Benchmark — Horizontal Scaling Performance¶

pyCyto includes a reproducible 4-stage benchmark suite that measures wall-time speedup as the number of parallel SLURM workers increases from N=1 to N=8.

Running the Benchmark¶

# Configure: copy defaults and override dataset root, GPU gres, frame count
cp scripts/benchmark/config/benchmark.def.toml scripts/benchmark/benchmark.user.toml
$EDITOR scripts/benchmark/benchmark.user.toml

# Submit all 4 stages (non-interactive)
pixi run python scripts/benchmark/run_benchmark.py

# Collect results after all jobs finish
pixi run python scripts/benchmark/collect_results.py --run-id <RUN_ID>

Results land in output/benchmark/master/run_<RUN_ID>/:

benchmark_results_aggregated.csv — per-stage wall times and speedups
benchmark_results.{png,svg,pdf} — timing figure
benchmark_speedup.{png,svg,pdf} — speedup figure
provenance_manifest.json — reproducibility metadata
scaling_analysis.md — human-readable interpretation

Scaling Results (UTSE dataset, 80 frames, A100 40 GB, run `20260317T114224Z`)¶

Stage	N=1 (s)	N=2 (s)	N=4 (s)	N=8 (s)	Speedup @N=8	Efficiency @N=8
register_denoise	9703	4902	2580	1508	6.44×	80%
cellpose (ch0)	512	313	216	165	3.10×	39%
cellpose (ch1)	475	309	221	169	2.81×	35%
contact	807	625	414	400	2.02×	25%
trackmate (ch0)	555	332	346	313	1.77×	22%

Parallel efficiency = speedup / N. Ideal is 100% (linear scaling).

Wall-time figure¶

Benchmark wall times by stage and worker count

Speedup figure¶

Speedup vs number of workers — all stages

Both figures from run 20260317T114224Z (UTSE dataset, 80 frames, A100 40 GB GPU).

Key Findings¶

Registration/Denoising — Near-Linear (80% efficiency)¶

ANTs image registration is an embarrassingly parallel CPU workload. Each frame is registered independently, so doubling workers nearly halves wall time. The remaining 20% loss is from GPFS I/O overhead (loading/writing large TIFFs) and minor load imbalance.

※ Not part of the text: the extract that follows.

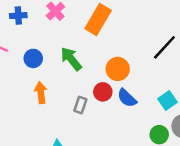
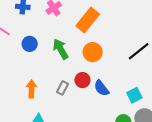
orange circle: (118, 69) -> (93, 52), moved
orange arrow: (41, 93) -> (31, 89), moved

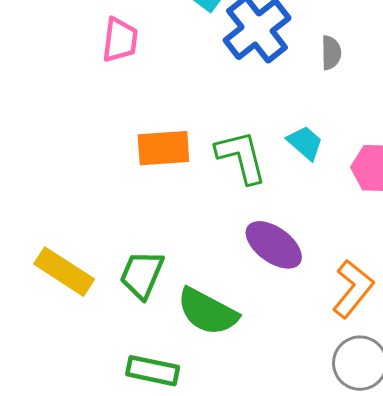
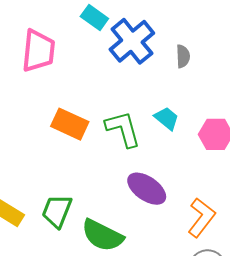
pink trapezoid: (120, 40) -> (38, 51), size x1.4
orange rectangle: (163, 148) -> (70, 124), turned 30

Practical guidance: use N=8 for production runs. Registration dominates serial wall time at ~2.7 hours; N=8 brings this to 25 minutes.

Cellpose Segmentation — Moderate (39% efficiency)¶

GPU segmentation on an A100 40 GB. At N=1, the GPU is already well-utilised processing a full time-lapse batch. Splitting to N=8 workers means each job sends a smaller frame batch to the GPU — reducing per-batch latency but adding SLURM scheduling and I/O overhead per job. Diminishing returns set in beyond N=4.

Practical guidance: N=4 is the practical optimum (2.36× speedup with lower queue time than N=8).

Contact Analysis — Low (25% efficiency)¶

Contact detection (Delaunay triangulation, nearest-neighbour search) is primarily CPU-bound with GPU-accelerated pyclesperanto steps. Scaling is limited by uneven contact density across frame windows: frames with dense cell populations take disproportionately longer, creating a straggler that controls wall time.

Practical guidance: N=4 (1.95×) delivers most of the available speedup. N=8 offers marginal improvement (+0.07×) at higher queue overhead.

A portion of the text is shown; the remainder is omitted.